Dona entregó la planilla y abandonó el
lugar con una carpeta rosada. Me despedí agitando la mano, pero ella no respondió;
quise creer que no se dio cuenta. Saqué mi planilla del bolsillo y se la
entregué a la señorita. Era muy delgada y con el cabello corto, tenía un carnet
de identificación: su nombre era Martha. En ese momento me pareció que yo olía
mal, que mi pijama tenía un aroma concentrado de cigarro y sudor. Me alejé un
poco de su escritorio y esperé que ella hiciera su trabajo sin mi tufo encima.

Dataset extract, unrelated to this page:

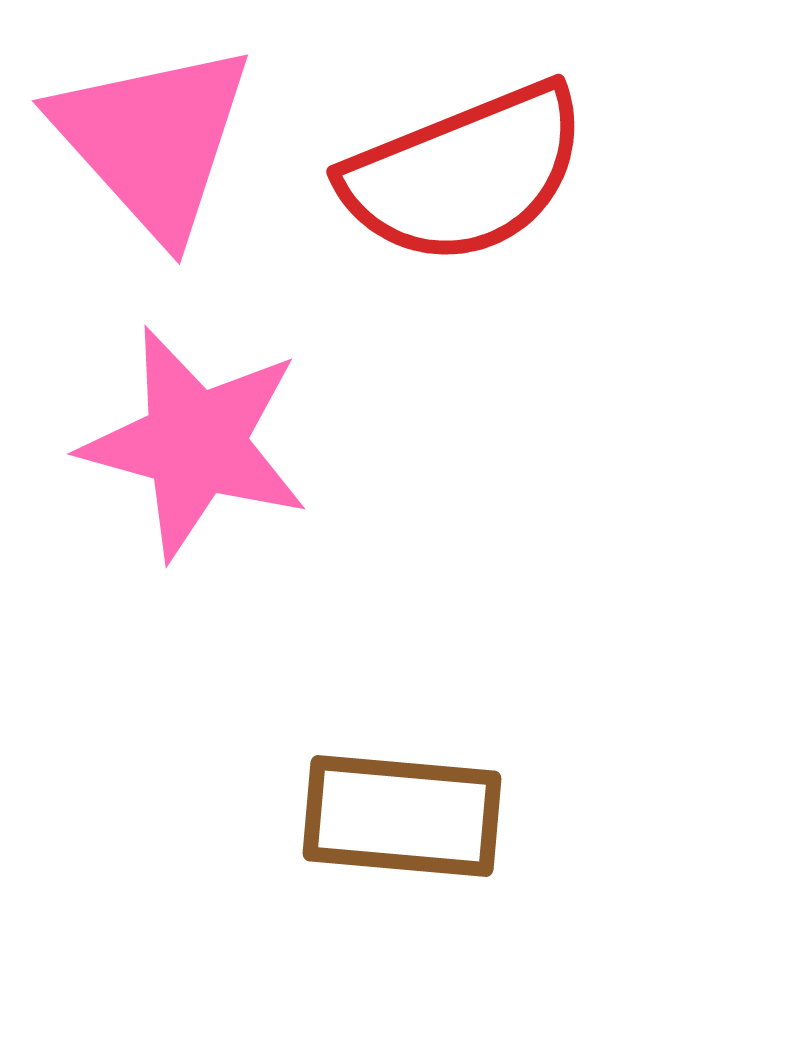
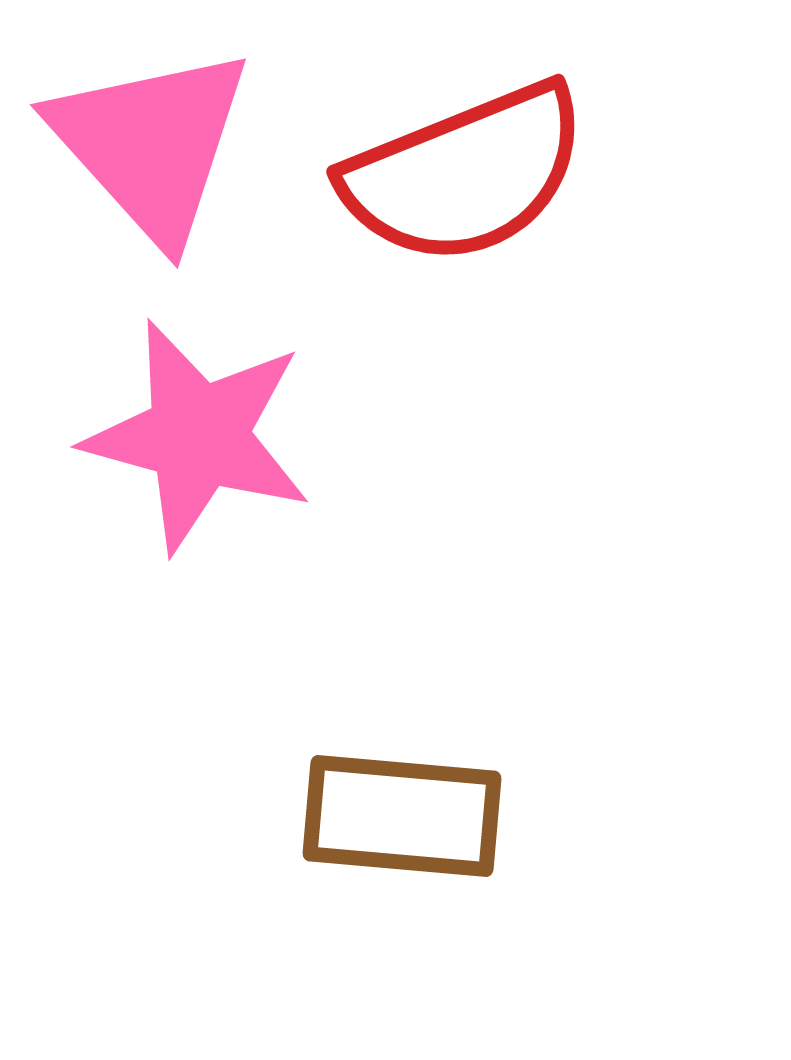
pink triangle: moved 2 px left, 4 px down
pink star: moved 3 px right, 7 px up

Me entregó la gloriosa carpeta que decía Andor
en letras negras y abajo mi nombre completo, junto con un papelito que decía “No
leer el contenido antes de subir”.
Me monté en el ascensor y abrí la
carpeta.
Estimado
Sr. Edgar Enrique Crane,
Bienvenido
a Andor.
Por
medio de la presente se le notifica que su cuerpo reside en la Clínica Ávila,
Caracas, Venezuela.
Debido
a que usted se encuentra en estado de coma por razones ajenas a su voluntad, se
le concederán diez (10) días de residencia en Andor. Al terminar este tiempo
usted deberá escoger una de las siguientes opciones:
- Si
su decisión es volver a la vida, debe dirigirse a planta baja, tomar una
planilla naranja y hacer la fila de la mesa número uno.
- Si
su decisión es morir, debe tomar una planilla gris y hacer la fila de la
mesa número dos.
- Si
muere antes de poder decidir, debe tomar una planilla azul y hacer la fila
de la mesa número dos.
- Si
su decisión es residir permanentemente en Andor, debe dirigirse a la
Notaría y registrar su nuevo número de habitación, la razón de su decisión
y sus datos personales.
Gracias
por contar con nosotros, porque Andor es para usted.
Atentamente,
Claudia
Ajena
Sentí como si una soga estuviera
rodeando mi cuello y que, tan pronto como respirara, iba a morir asfixiado. El
ascensor parecía estar detenido en medio de la nada; no había botones para
sonar una alarma o para abrir las puertas. Era como si realmente hubiera dejado
de existir. Rápidamente saqué las otras páginas de la carpeta, hasta encontrar
una titulada “Instrucciones”.
Estimado
Sr. Edgar Enrique Crane,
Gracias
por contar con nosotros, porque Andor es para usted.
Durante
su estadía en Andor debe estar consciente de las normas que regulan el orden
social.
A
continuación está una breve lista de deberes y derechos que hemos creado para
usted:
- Usted
no puede aferrarse a nada (objeto, animal, persona) si su decisión será morir
o volver a la vida.
- Usted
debe tratar al otro como quiere que lo traten a usted.
Todo
lo que no está especificado en este documento, depende totalmente de su
voluntad. Si usted viola alguna de estas reglas será enviado automáticamente a
la sección de residencia permanente de Andor.
Atentamente,
Claudia
Ajena
Al terminar de leer las páginas cayeron
de mi mano. Todo se nubló hasta quedar suspendido en la oscuridad. Lo último
que sentí fue un golpe en la cabeza. En medio de un agujero negro y acelerado,
vi cómo mi tía entró de pronto en su cocina, trancó la llave de gas y comenzó a
llorar desesperada mientras intentaba hacerme reaccionar con respiración boca a
boca. Buscó su celular y llamó a una ambulancia. Abrió todas las ventanas y las
puertas, tiró los paños húmedos en el lavadero, agarró el ventilador de la sala
y lo puso en máxima velocidad sobre mi cara. Volvió a intentar despertarme, sin
parar de llorar, pero no logró nada. No habían pasado doce minutos cuando me
acostaron en una camilla y me llevaron a la Clínica Ávila de Altamira.